Work to complete:
Transcribe exactly, and only, the lines from the one containing "masks as SVG." through the end of the entries below, leaving the pictures out.

The input:
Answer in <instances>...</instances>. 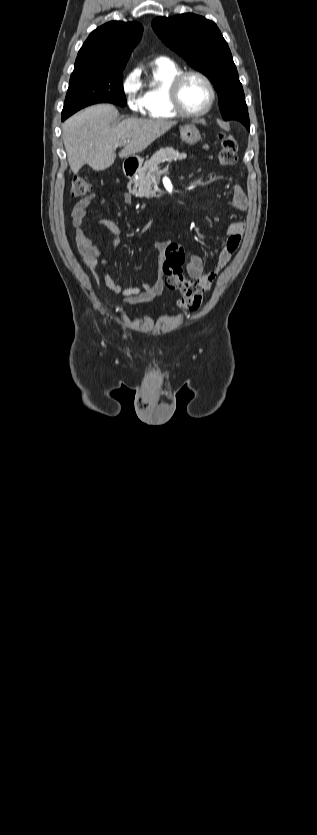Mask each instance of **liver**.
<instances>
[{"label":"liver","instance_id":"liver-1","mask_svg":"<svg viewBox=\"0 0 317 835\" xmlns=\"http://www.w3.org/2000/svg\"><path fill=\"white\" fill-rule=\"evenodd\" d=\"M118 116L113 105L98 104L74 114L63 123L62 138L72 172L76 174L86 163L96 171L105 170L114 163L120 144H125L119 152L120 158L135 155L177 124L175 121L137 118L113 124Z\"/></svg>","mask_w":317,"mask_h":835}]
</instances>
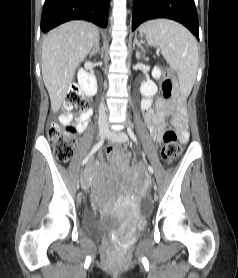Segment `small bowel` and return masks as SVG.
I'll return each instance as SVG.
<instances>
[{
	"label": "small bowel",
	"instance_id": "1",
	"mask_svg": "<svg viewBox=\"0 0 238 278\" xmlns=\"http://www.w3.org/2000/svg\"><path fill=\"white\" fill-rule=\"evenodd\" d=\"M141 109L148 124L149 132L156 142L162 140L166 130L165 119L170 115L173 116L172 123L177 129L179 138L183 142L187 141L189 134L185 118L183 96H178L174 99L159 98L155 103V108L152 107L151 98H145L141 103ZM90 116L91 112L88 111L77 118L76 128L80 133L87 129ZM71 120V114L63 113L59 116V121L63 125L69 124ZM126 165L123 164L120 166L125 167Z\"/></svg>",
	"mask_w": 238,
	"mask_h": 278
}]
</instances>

Solution for this exercise:
Segment `small bowel` and return masks as SVG.
I'll return each instance as SVG.
<instances>
[{
	"label": "small bowel",
	"instance_id": "1",
	"mask_svg": "<svg viewBox=\"0 0 238 278\" xmlns=\"http://www.w3.org/2000/svg\"><path fill=\"white\" fill-rule=\"evenodd\" d=\"M141 109L148 124L149 132L156 142L162 140L166 130L165 119L170 115L173 116L172 123L177 129L179 138L183 142L187 141L189 134L185 118L183 96H178L174 99L159 98L155 103V108L152 107L151 98H145L141 103ZM90 116L91 112L88 111L77 118L76 128L80 133L87 129ZM71 120V114L63 113L59 116V121L63 125L69 124ZM126 165L123 164L120 166L125 167Z\"/></svg>",
	"mask_w": 238,
	"mask_h": 278
}]
</instances>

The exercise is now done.